The best place for you to find out more is by going directly to Zed’s website or by following him on Linkedin. In the meantime though, here are some of the pieces of his recent work which we’ve enjoyed the most.
#1. Nerf 🧑🏭
A brilliant suite of creative work which “isn’t a toy ad, but a movie trailer for your inner child”. This route reimagines children - and nerf - as the stars of famously action orientated movies…. We included the Leon homage at the top of the newsletter, below is a bullet-time version inspired by The Matrix. Find the full suite here.
#2. Lucozade 🏈
Simple stuff - but a brilliant suite of imagery imagining oranges as sport’s balls - brining together the world of flavour and performance for Lucozade Sport concepts. Full suite of executions can be found here
#3. Greenpeace ☮️
This campaign was recently awarded Best Social Film at the AIMI awards. Again, dead simple and a visual reference we all understand in the blink of an eye. Find out more here
#4. Audi 🚗
A series of ads that superimposes the Audi logo - a series of rings - into situations in nature. Whilst Audi is known for it’s technical prowess, “Audi’s iconic four rings aren’t just a symbol of engineering excellence... they echo patterns we see in the natural world”.
#5. Mercedes Benz 🇩🇪
A concept that went viral last year. An amazing marriage of brand identity and pop culture - Simon Biles reimagined as the iconic logo of Mercedes Benz. The spec ad generated over 300 million impressions across social channels. Read more about it here.

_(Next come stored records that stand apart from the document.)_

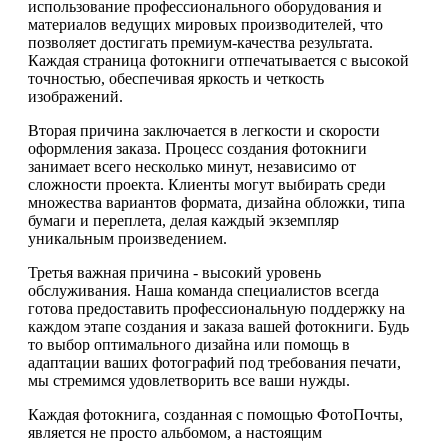
использование профессионального оборудования и
материалов ведущих мировых производителей, что
позволяет достигать премиум-качества результата.
Каждая страница фотокниги отпечатывается с высокой
точностью, обеспечивая яркость и четкость
изображений.
Вторая причина заключается в легкости и скорости
оформления заказа. Процесс создания фотокниги
занимает всего несколько минут, независимо от
сложности проекта. Клиенты могут выбирать среди
множества вариантов формата, дизайна обложки, типа
бумаги и переплета, делая каждый экземпляр
уникальным произведением.
Третья важная причина - высокий уровень
обслуживания. Наша команда специалистов всегда
готова предоставить профессиональную поддержку на
каждом этапе создания и заказа вашей фотокниги. Будь
то выбор оптимального дизайна или помощь в
адаптации ваших фотографий под требования печати,
мы стремимся удовлетворить все ваши нужды.
Каждая фотокнига, созданная с помощью ФотоПочты,
является не просто альбомом, а настоящим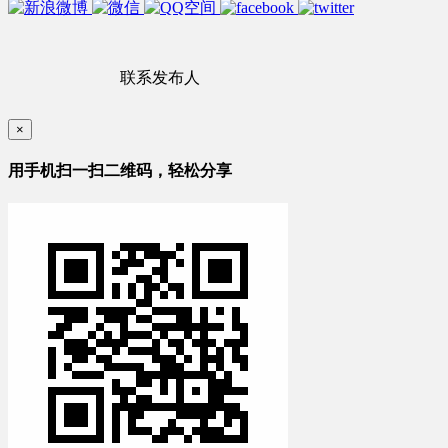
联系发布人
×
用手机扫一扫二维码，轻松分享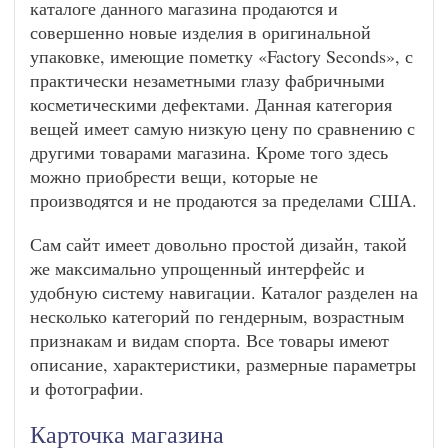
каталоге данного магазина продаются и
совершенно новые изделия в оригинальной
упаковке, имеющие пометку «Factory Seconds», с
практически незаметными глазу фабричными
косметическими дефектами. Данная категория
вещей имеет самую низкую цену по сравнению с
другими товарами магазина. Кроме того здесь
можно приобрести вещи, которые не
производятся и не продаются за пределами США.
Сам сайт имеет довольно простой дизайн, такой
же максимально упрощенный интерфейс и
удобную систему навигации. Каталог разделен на
несколько категорий по гендерным, возрастным
признакам и видам спорта. Все товары имеют
описание, характеристики, размерные параметры
и фотографии.
Карточка магазина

If you liked this, you’ll love 💕
There is clearly alot of stress in the system where Generative AI and creativity is concerned. Where does the source training material come from? How does it get paid for? Will the machine replace the human hand in creative processes, both artistically and commercially? What will happen if the internet is flooded with weird, derivative content? Despite these concerns - there are some brilliant artists, like Zed, who are using the new tools to create work which captures the imagination. Here are some of our favourites
#1. Nice Aunties 🍣
The Nice Aunties project aims to ‘preserving and reimagining the Auntie archetype through AI, surrealism, and social commentary’. A heady mix of Sushi, Ramen, Cats and older ladies caring for their community.
#2. Roope Rainisto 🇫🇮
More surrealism (a style of work that Gen AI feels particularly adept at rendering) Of his work Rainisto says “I realize most use of AI (be it image or video) aims for natural realism, but I'm always drawn to the space parallel, creating something that would be close to impossible without AI. The dream space”. We’ve spent far too long watching his recent work Deconstruction of the Fables.
#3. The Dor Brothers 🗽
Based in Berlin, The Dor Brothers use Generative AI to create scathing satires of politics and technology, often through the prism of pop culure. Ready for 2025 is a two and half minute long fever dream set to Gorillaz - and Influenders which they published last week picks up where this left off.
Until Next Time 💕
Thanks very much for reading! We hope you’ve enjoyed.